# Kylin RTA 6ml Replacement Glass



## Jebula999 (4/9/17)

Hey all,

Who would have stock for the replacement glass for the Kylin, i took a look at the usual Vape Shops online and no one seems to have spares.

Just need 1 of the large glass tanks, the 2.5/3ml glass last about 5min between refills xD


----------



## Mender31 (19/9/17)

Have you checked juicy joes?

Sent from my SM-J320FN using Tapatalk


----------



## Nabeel Jogee (21/6/18)

Juicy joes in cape town.

I also need a 6ml glass.. in Johannesburg


----------



## Faiyaz Cheulkar (21/6/18)

I have one with me. I broke the original glass so ordered a pair from china. By the time the replacement came I decided to sell of the Kylin, gave the buyer one replacement glass. Still have the second. Pm me.


----------



## Jebula999 (22/6/18)

Faiyaz Cheulkar said:


> I have one with me.
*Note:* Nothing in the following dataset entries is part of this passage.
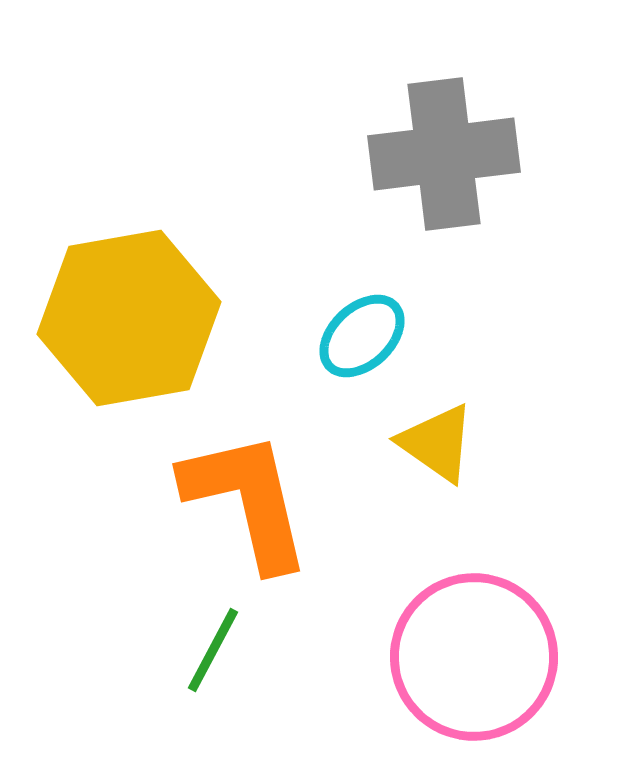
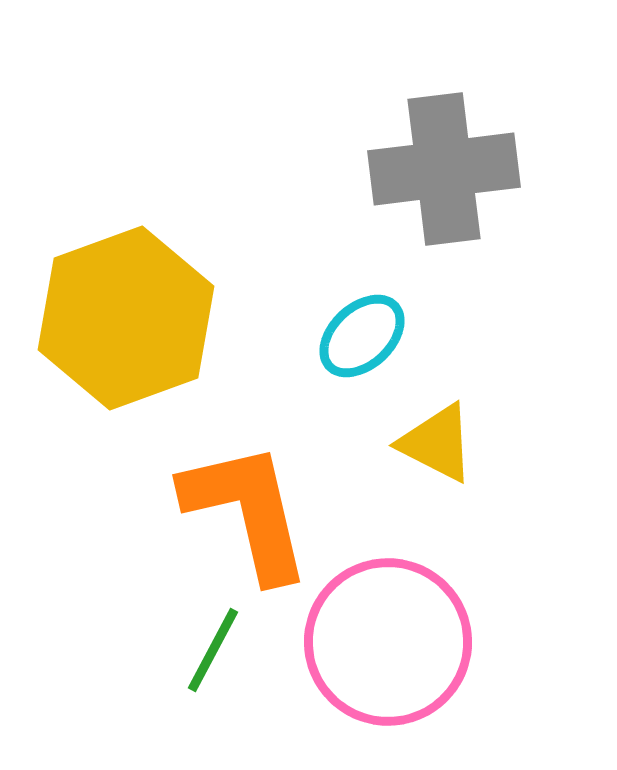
gray cross: moved 15 px down
yellow hexagon: moved 3 px left; rotated 10 degrees counterclockwise
yellow triangle: rotated 8 degrees counterclockwise
orange L-shape: moved 11 px down
pink circle: moved 86 px left, 15 px up
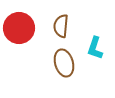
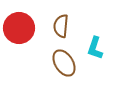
brown ellipse: rotated 16 degrees counterclockwise
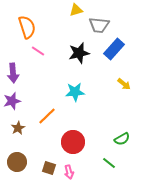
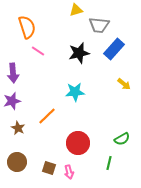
brown star: rotated 16 degrees counterclockwise
red circle: moved 5 px right, 1 px down
green line: rotated 64 degrees clockwise
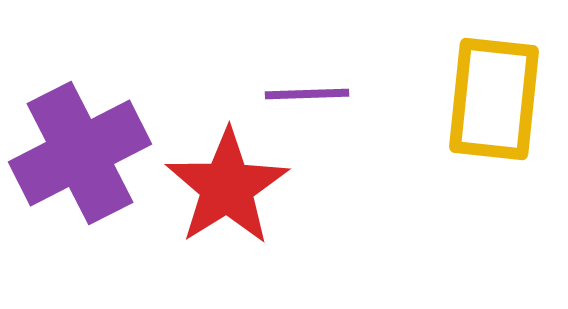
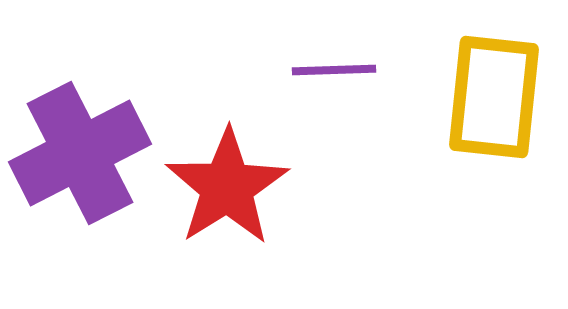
purple line: moved 27 px right, 24 px up
yellow rectangle: moved 2 px up
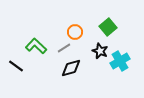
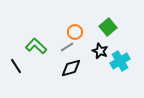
gray line: moved 3 px right, 1 px up
black line: rotated 21 degrees clockwise
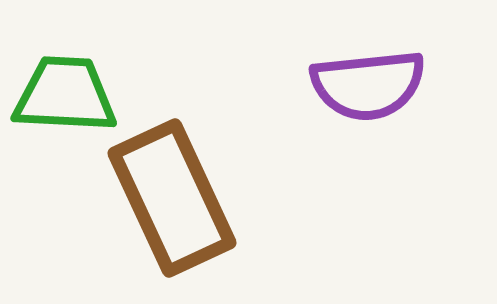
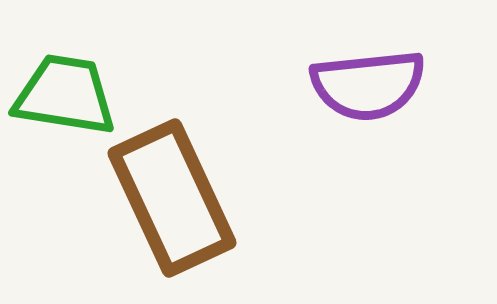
green trapezoid: rotated 6 degrees clockwise
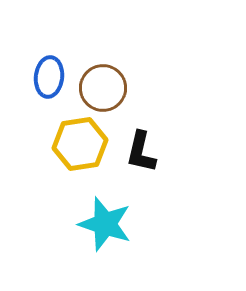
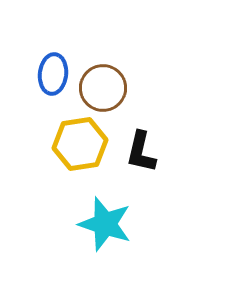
blue ellipse: moved 4 px right, 3 px up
I broke the original glass so ordered a pair from china. By the time the replacement came I decided to sell of the Kylin, gave the buyer one replacement glass. Still have the second. Pm me.


Thanks man, but i also sold my Kylin a few months ago.

Appreciate the offer


----------



## Faiyaz Cheulkar (22/6/18)

Jebula999 said:


> Thanks man, but i also sold my Kylin a few months ago.
> 
> Appreciate the offer


 oh this is a really old post !


----------